My sister and brother-in-law recieved the Trivial Pursuit DVD game for Christmas, and the family played it over the holidays.
The game is the same as the classic version – you have to collect a “wedge” in each of six categories to win. The board is the same, and landing on “normal” colors requires answering questions on cards. Landing on “wedge” spaces takes you to the DVD, where you answer multimedia questions, sometimes with actual film or video clips.
For example, a clip of the 1980’s Transformers cartoon precedes the question, “What character transformed into a VW bug?” A commercial for a… Suzanne Sommers exercise product precedes the question, “What product is being advertised?” (See, no spoilers here).

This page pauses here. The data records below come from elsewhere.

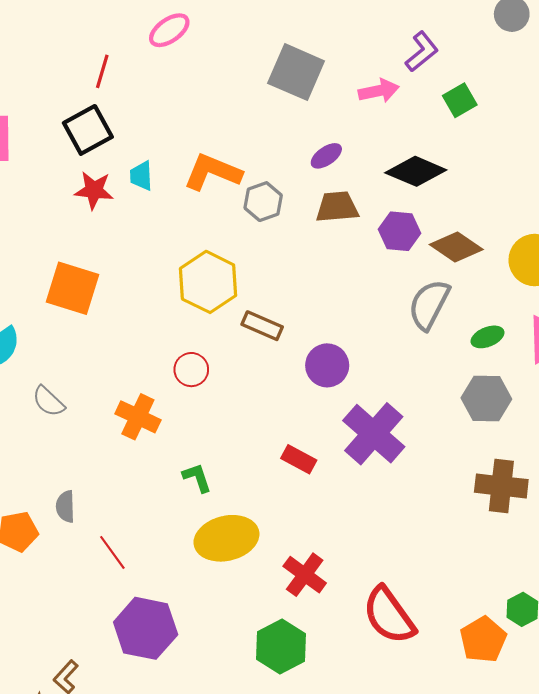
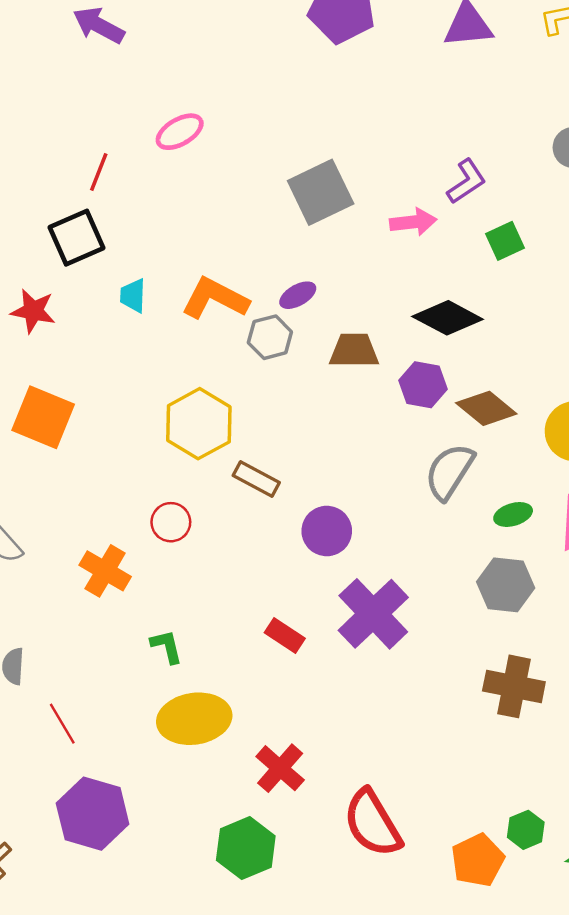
gray square: (296, 72) -> (321, 192), turned 36
purple ellipse: (326, 156) -> (298, 295), moved
red star: (94, 190) -> (33, 311), moved

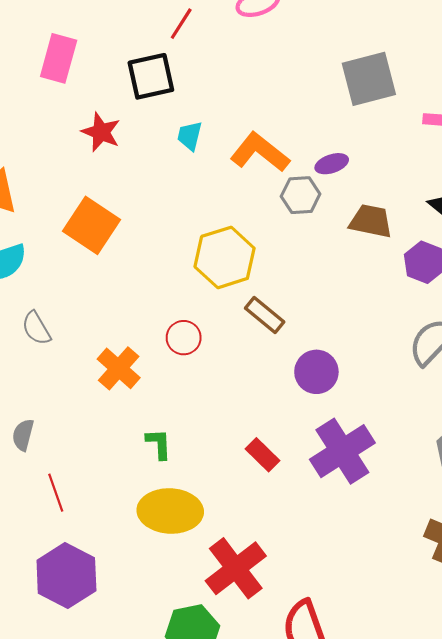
red cross: (280, 768) -> (236, 568), size x1.4

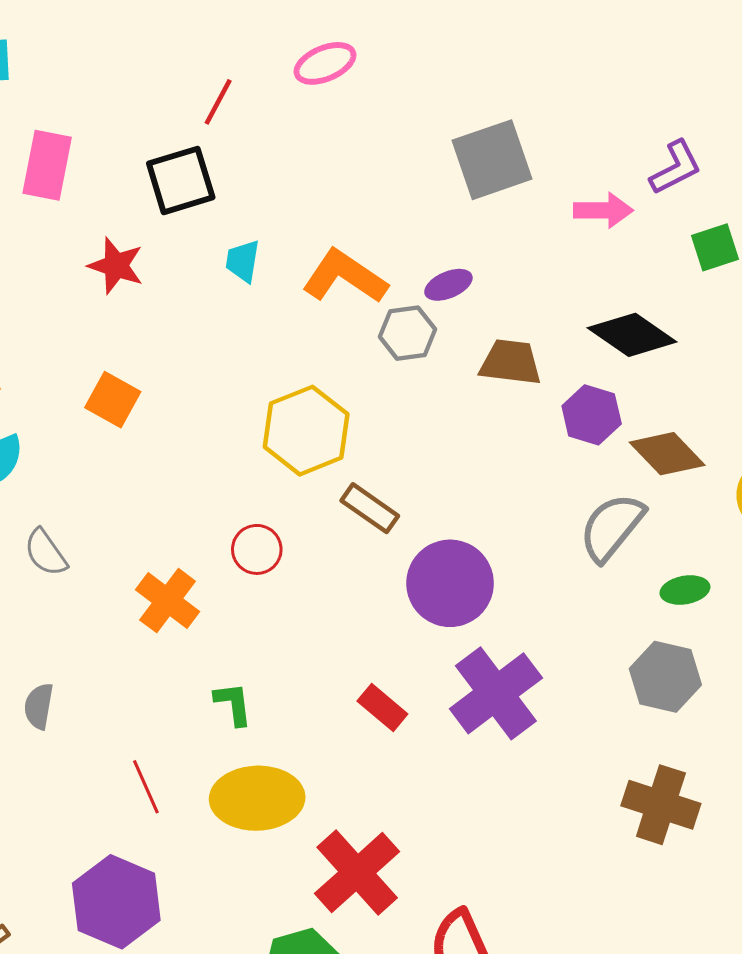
orange square: (91, 225) -> (113, 400), size x0.7
purple circle: (316, 372) -> (450, 583), size x1.4
red line: (56, 493) -> (146, 787), moved

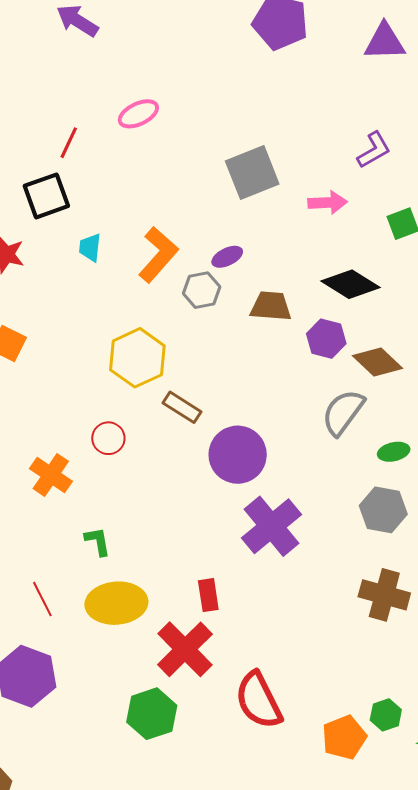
purple L-shape: (676, 168) -> (374, 150), moved
orange L-shape: (345, 277) -> (158, 255), turned 100
red rectangle: (382, 708) -> (208, 595), moved, turned 44

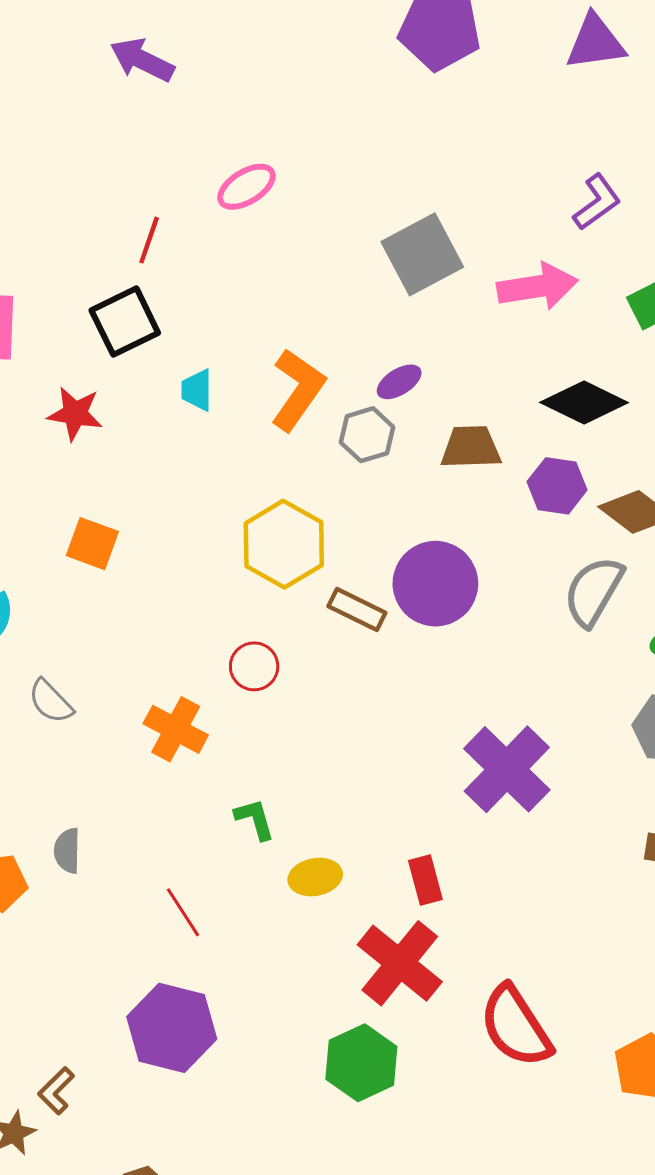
pink arrow: (328, 203) -> (537, 287), size x1.4
purple circle: (238, 455) -> (435, 584), moved
yellow ellipse: (116, 603) -> (315, 877), moved, size x0.6

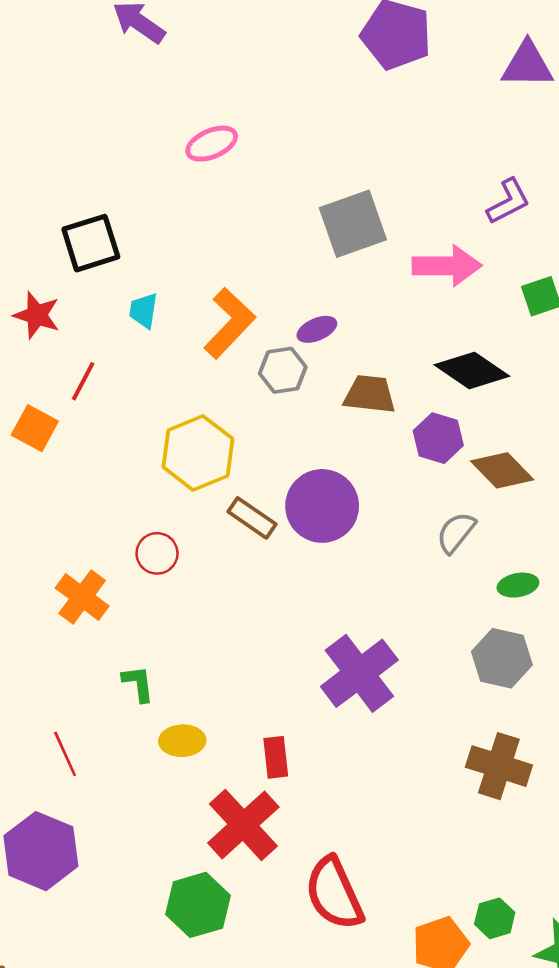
red line: (149, 240) -> (83, 381), moved
gray semicircle: (594, 591) -> (456, 533), size x0.7

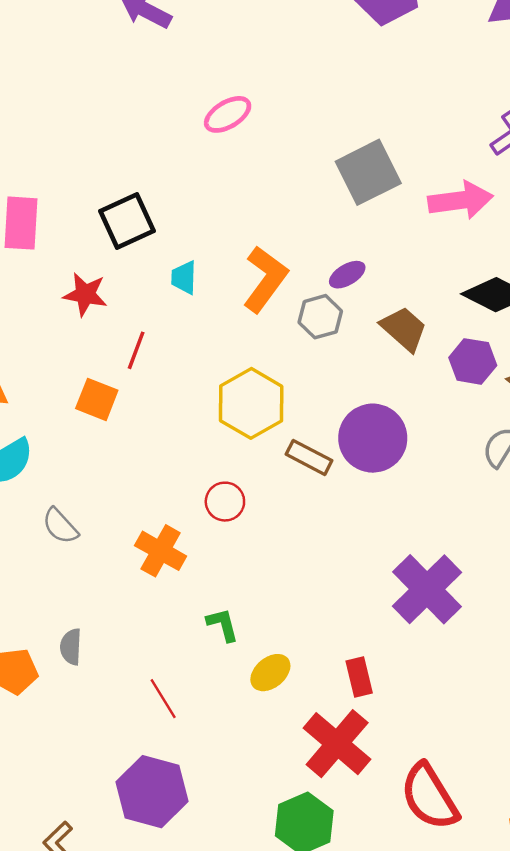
brown trapezoid: (370, 394) -> (404, 329), turned 42
yellow ellipse: (182, 741) -> (270, 673), turned -30

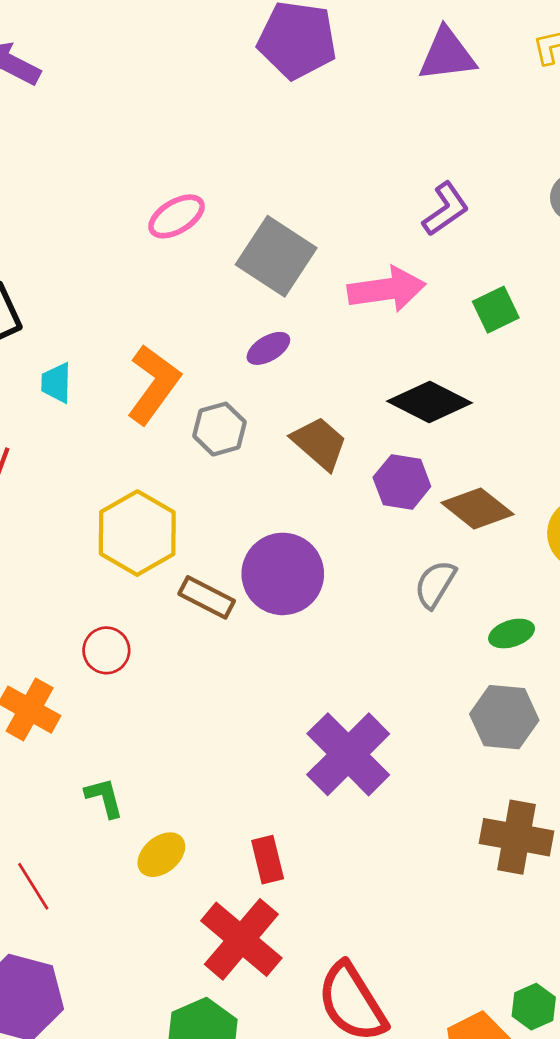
pink ellipse: (228, 114) -> (177, 216), moved
gray square: (368, 172) -> (276, 256), turned -30
purple ellipse: (347, 275) -> (268, 348), moved

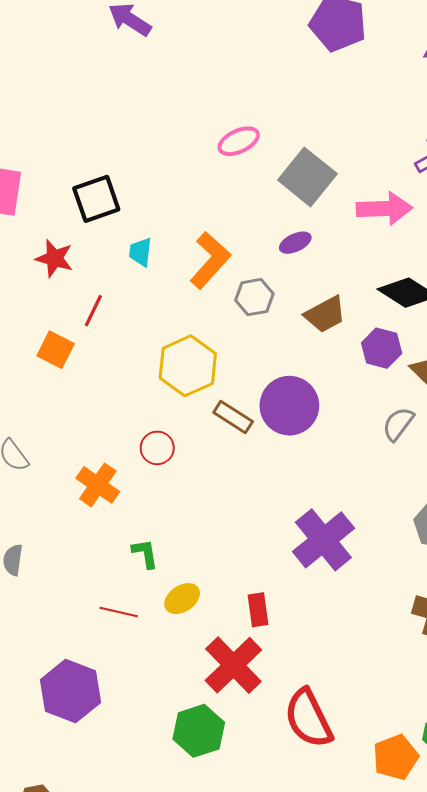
brown trapezoid: (319, 443) -> (325, 314), turned 105
red line: (33, 886) -> (119, 612), moved, turned -51

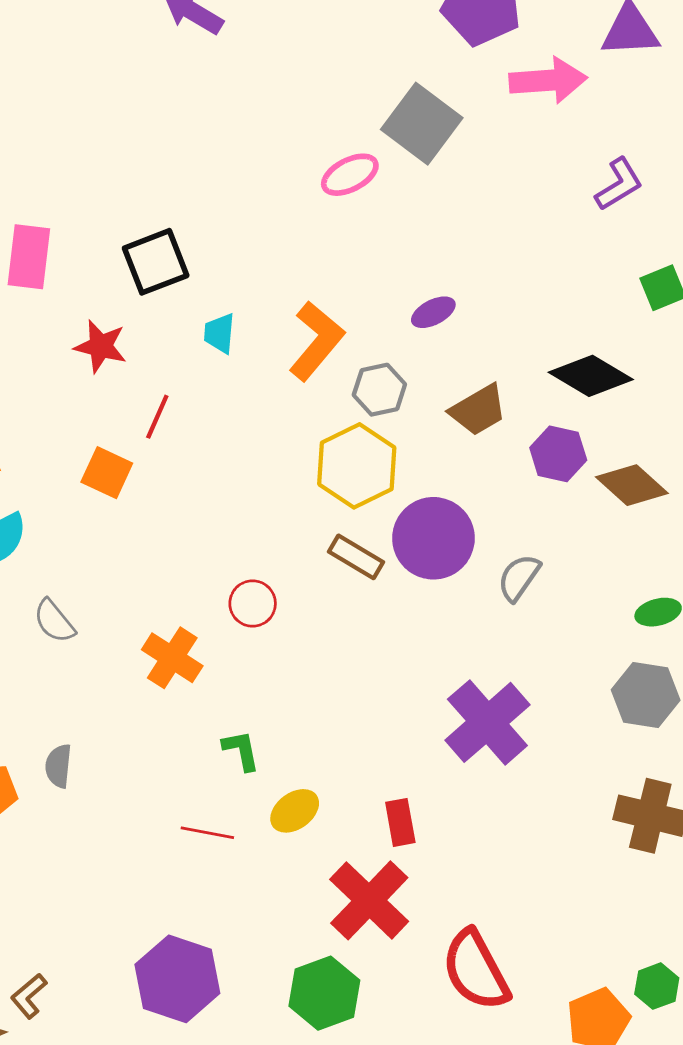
gray square: (307, 177) -> (422, 124), moved
pink arrow: (384, 209) -> (548, 80), moved
yellow hexagon: (188, 366) -> (357, 466), moved
gray semicircle: (398, 424) -> (519, 578), moved
purple hexagon: (70, 691) -> (177, 979), moved

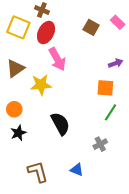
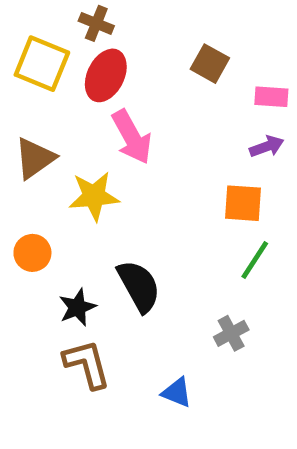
pink rectangle: (118, 22) -> (271, 97), moved, turned -40
black star: (18, 133) -> (77, 307), moved
brown L-shape: (38, 172) -> (87, 364), moved

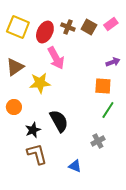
brown cross: (96, 23) -> (68, 27), moved
pink rectangle: (271, 97) -> (111, 24), moved, turned -40

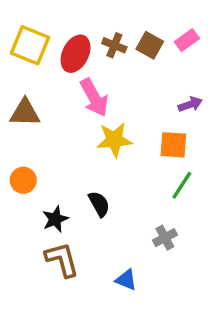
brown triangle: (15, 67) -> (25, 113), turned 36
yellow star: (40, 83) -> (114, 140), moved
black semicircle: (59, 121) -> (99, 204), size x0.7

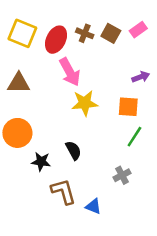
orange circle: (23, 180) -> (17, 133), size x1.5
black star: (55, 219) -> (41, 162), turned 30
brown L-shape: (62, 260) -> (63, 191), moved

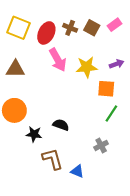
yellow star: (85, 103) -> (87, 67), moved
black semicircle: (73, 150) -> (61, 125), turned -42

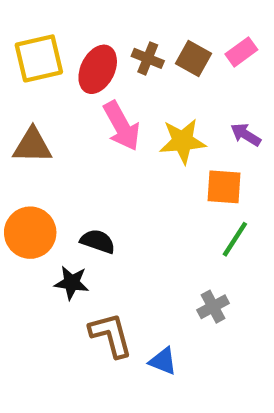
yellow square: (18, 28) -> (39, 58), turned -35
purple arrow: (117, 64) -> (246, 135), turned -128
black semicircle: (61, 125) -> (98, 241), moved

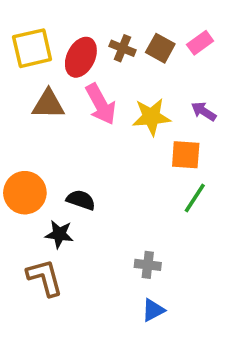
brown triangle: (32, 146) -> (48, 104), moved
gray cross: (213, 307) -> (148, 265), moved, turned 35
brown L-shape: (111, 335) -> (45, 278), moved
blue triangle: (163, 361) -> (153, 310), moved, turned -50

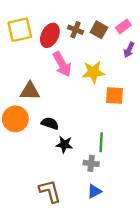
brown triangle: (48, 104) -> (30, 91), moved
purple arrow: (204, 111) -> (129, 50), moved, turned -96
green line: (195, 198) -> (101, 142), moved, turned -30
black star: (59, 234) -> (64, 144), moved
brown L-shape: (45, 278) -> (50, 191), moved

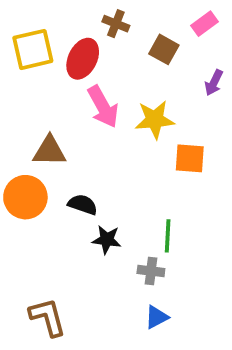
pink rectangle: (123, 26) -> (205, 24), moved
brown cross: (76, 30) -> (116, 24), moved
brown L-shape: (50, 191) -> (48, 317), moved

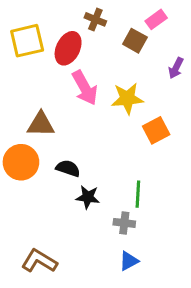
pink rectangle: (205, 24) -> (156, 19), moved
orange square: (190, 158) -> (156, 130), turned -32
brown L-shape: (48, 317) -> (39, 261), turned -44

But… In the Sports & Games category, we watched a commercial for California cheese (“It’s the cheese”), which featured talking cows and bulls, in its entirety. This is a current ad campaign. Then, the question was: “The inventor of Chuck E. Cheese’s restaurants also invented what computer game?”
We realized, hey, that commercial had virtually nothing to do with the eventual question. Still, because of previous DVD questions, we paid full attention to the spot, thinking it held some hidden clues.
But I think we all were forced to watch a standard 2003 commercial. Trivial Pursuit tricked us.
Am I right? Or am I just being paranoid?